Announcement

Collapse
No announcement yet.

What age can children decide?

Collapse
This topic is closed.
X
X
 
  • Filter
  • Time
  • Show
Clear All
new posts

  • What age can children decide?

    Quick question: at what age can a child voice their opinion regarding spending more, or less, time with either parent?

    Thanks!

  • #2
    14....My husband's son is 14 and he has chosen to decide to reside with us and chooses access at his discretion, the Judge wont touch it and you can call your local police they will tell you there is nothing they can or will do at this age....also here is a publication I hope anyone reading this will find useful....
    http://www.jfcy.org/PDFs/Age_Based_Laws_May_2008.pdf

    Comment


    • #3
      sorry thay can actually voice at 12 and decide at 14...

      Comment


      • #4
        The judge in my case listened to and is respecting the wishes of my 9 year old. He chooses not to see his father any longer. He wrote a letter to the judge and the judge said he was very brave to do so. I agree

        Comment


        • #5
          wow thats awesome, I have herd in some cases they will allow a child a voice if they feel they are mature enough

          Comment


          • #6
            It's based on maturity. The de-facto age the kids start having a real voice and opinion is 12...by 14 it's pretty much what they want will go and at 16 no one can force them, not even the court order.

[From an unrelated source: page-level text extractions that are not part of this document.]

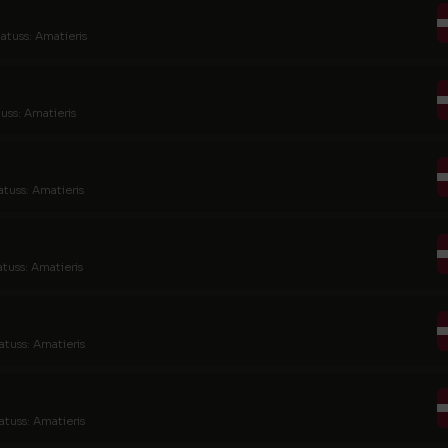
tatuss: Amatieris
uss: Amatieris
atuss: Amatieris
atuss: Amatieris
atuss: Amatieris
atuss: Amatieris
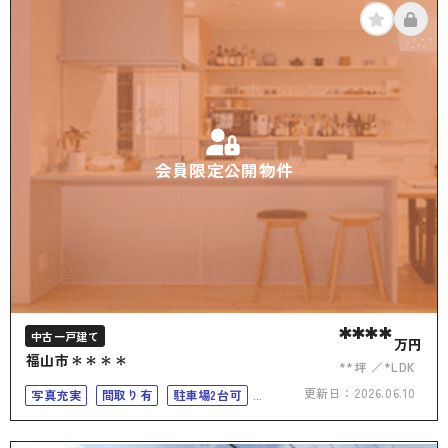
会員限定公開物件
****
中古一戸建て
万円
福山市＊＊＊＊
**坪
*LDK
更新日：
2026.06.10
写真充実
間取り有
駐車場2台可
50坪以上
4LDK以上
二世帯住宅向き
上下水道完備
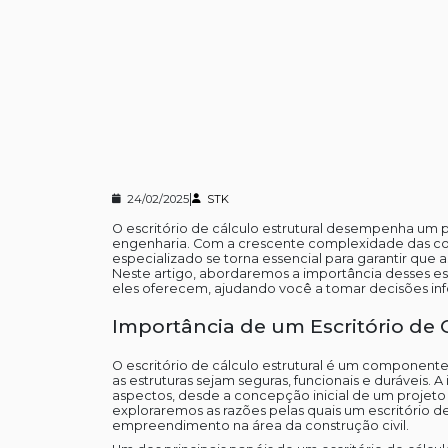
|
24/02/2025
STK
O escritório de cálculo estrutural desempenha um 
engenharia. Com a crescente complexidade das con
especializado se torna essencial para garantir que 
Neste artigo, abordaremos a importância desses escri
eles oferecem, ajudando você a tomar decisões inf
Importância de um Escritório de 
O escritório de cálculo estrutural é um componente
as estruturas sejam seguras, funcionais e duráveis. 
aspectos, desde a concepção inicial de um projeto
exploraremos as razões pelas quais um escritório de
empreendimento na área da construção civil.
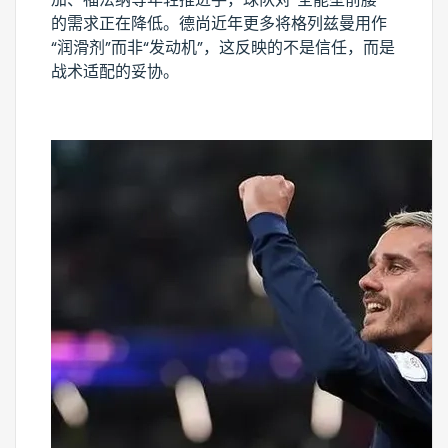
的需求正在降低。德尚近年更多将格列兹曼用作
“润滑剂”而非“发动机”，这反映的不是信任，而是
战术适配的妥协。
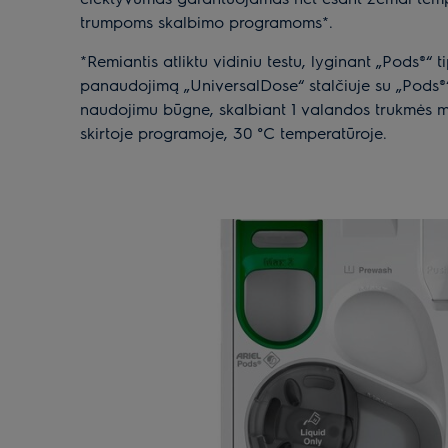
trumpoms skalbimo programoms*.
*Remiantis atliktu vidiniu testu, lyginant „Pods®“ t
panaudojimą „UniversalDose“ stalčiuje su „Pods®“
naudojimu būgne, skalbiant 1 valandos trukmės m
skirtoje programoje, 30 °C temperatūroje.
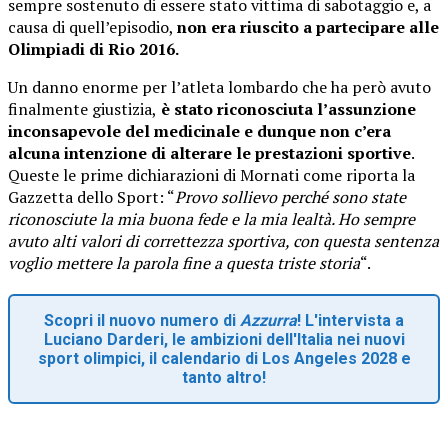
sempre sostenuto di essere stato vittima di sabotaggio e, a
causa di quell’episodio,
non era riuscito a partecipare alle
Olimpiadi di Rio 2016.
Un danno enorme per l’atleta lombardo che ha però avuto
finalmente giustizia,
è stato riconosciuta l’assunzione
inconsapevole del medicinale e dunque non c’era
alcuna intenzione di alterare le prestazioni sportive
.
Queste le prime dichiarazioni di Mornati come riporta la
Gazzetta dello Sport: “
Provo sollievo perché sono state
riconosciute la mia buona fede e la mia lealtà. Ho sempre
avuto alti valori di correttezza sportiva, con questa sentenza
voglio mettere la parola fine a questa triste storia
“.
Scopri il nuovo numero di
Azzurra
! L'intervista a
Luciano Darderi, le ambizioni dell'Italia nei nuovi
sport olimpici, il calendario di Los Angeles 2028 e
tanto altro!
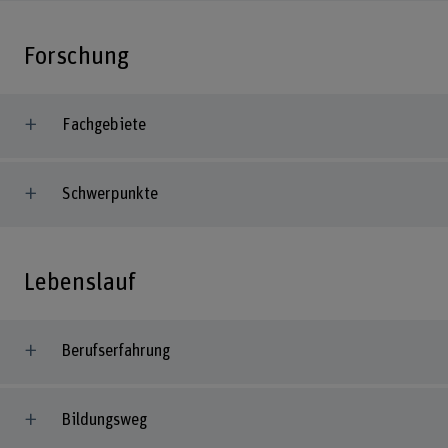
Forschung
Fachgebiete
Schwerpunkte
Lebenslauf
Berufserfahrung
Bildungsweg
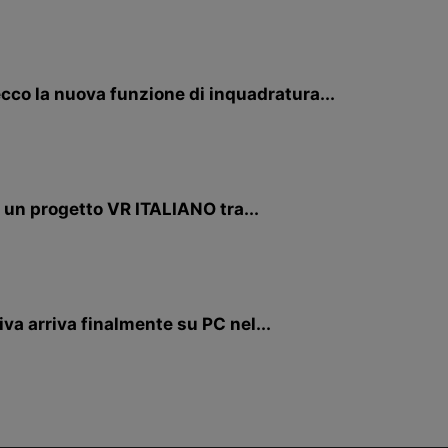
cco la nuova funzione di inquadratura...
i un progetto VR ITALIANO tra...
va arriva finalmente su PC nel...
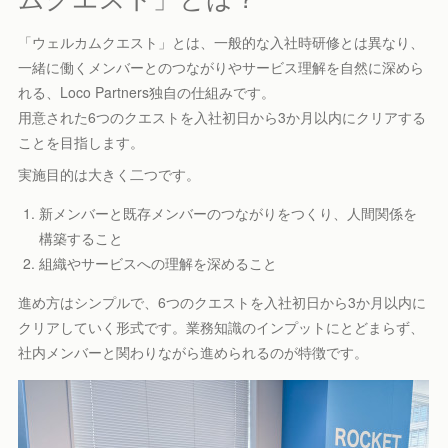
「ウェルカムクエスト」とは、一般的な入社時研修とは異なり、
一緒に働くメンバーとのつながりやサービス理解を自然に深めら
れる、Loco Partners独自の仕組みです。
用意された6つのクエストを入社初日から3か月以内にクリアする
ことを目指します。
実施目的は大きく二つです。
新メンバーと既存メンバーのつながりをつくり、人間関係を
構築すること
組織やサービスへの理解を深めること
進め方はシンプルで、6つのクエストを入社初日から3か月以内に
クリアしていく形式です。業務知識のインプットにとどまらず、
社内メンバーと関わりながら進められるのが特徴です。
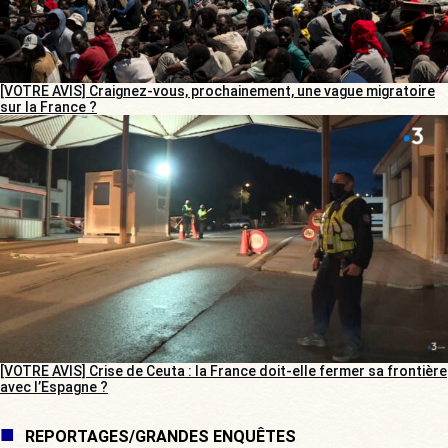
[VOTRE AVIS] Craignez-vous, prochainement, une vague migratoire
sur la France ?
[VOTRE AVIS] Crise de Ceuta : la France doit-elle fermer sa frontière
avec l’Espagne ?
REPORTAGES/GRANDES ENQUÊTES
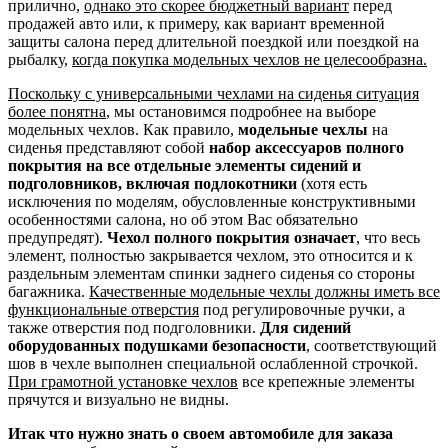
прилично,
однако это скорее бюджетный вариант
перед
продажей авто или, к примеру, как вариант временной
защиты салона перед длительной поездкой или поездкой на
рыбалку,
когда покупка модельных чехлов не целесообразна.
Поскольку с универсальными чехлами на сиденья ситуация
более понятна
, мы остановимся подробнее на выборе
модельных чехлов. Как правило,
модельные чехлы
на
сиденья представляют собой
набор аксессуаров полного
покрытия на все отдельные элементы сидений и
подголовников, включая подлокотники
(хотя есть
исключения по моделям, обусловленные конструктивными
особенностями салона, но об этом Вас обязательно
предупредят).
Чехол полного покрытия означает
, что весь
элемент, полностью закрывается чехлом, это относится и к
раздельным элементам спинки заднего сиденья со стороны
багажника.
Качественные модельные чехлы должны иметь все
функциональные отверстия
под регулировочные ручки, а
также отверстия под подголовники.
Для сидений
оборудованных подушками безопасности
, соответствующий
шов в чехле выполнен специальной ослабленной строчкой.
При грамотной установке чехлов
все крепежные элементы
прячутся и визуально не видны.
Итак что нужно знать о своем автомобиле для заказа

            If you have a court order specifying access, even before 16 the custodial parent should be doing everything in their power to enforce it. THAT is their legal responsibility. If they don't like it, go and change it.

            Comment


            • #7
              This is tough NBDad, at that age you can encourage it it but you cannot force it, especially if there is damage already done from a parent to a child, forcing it will only hurt a positive relationship. My advice is to get this child in counseling at the age of 12 they can go to counselling "without" parental consent. With my stepson we constantly encourage him to call and or visit his mother but he feels she ruined their relationship and she doesnt take an "active" role in his life for us to force it, he would wind up resenting us on top of resenting her. Ask around laws may be different province to province and municipality to municipality, but here we have been told at 14 if he moves out with someone 18 or over wiht whom he does not have a sexual relationship, there is nothing that anyone can or will do.....this tells you at the age of 14 they can decide indefinately

              Comment


              • #8
                Originally posted by NBDad View Post
                It's based on maturity. The de-facto age the kids start having a real voice and opinion is 12...by 14 it's pretty much what they want will go and at 16 no one can force them, not even the court order.

                If you have a court order specifying access, even before 16 the custodial parent should be doing everything in their power to enforce it. THAT is their legal responsibility. If they don't like it, go and change it.
                NBDad is right on both accounts.

                At the age of 12 a judge will begin to take into consideration the childs wishes. But those wishes will be measured by any pressumed pressure from either parent, the maturity of the child and the basis for their reasoning. By the age of 14, generally maturity is a given, but the other factors remain. 16 they are legally able to move out on their own, so they are able to make decisions on their own.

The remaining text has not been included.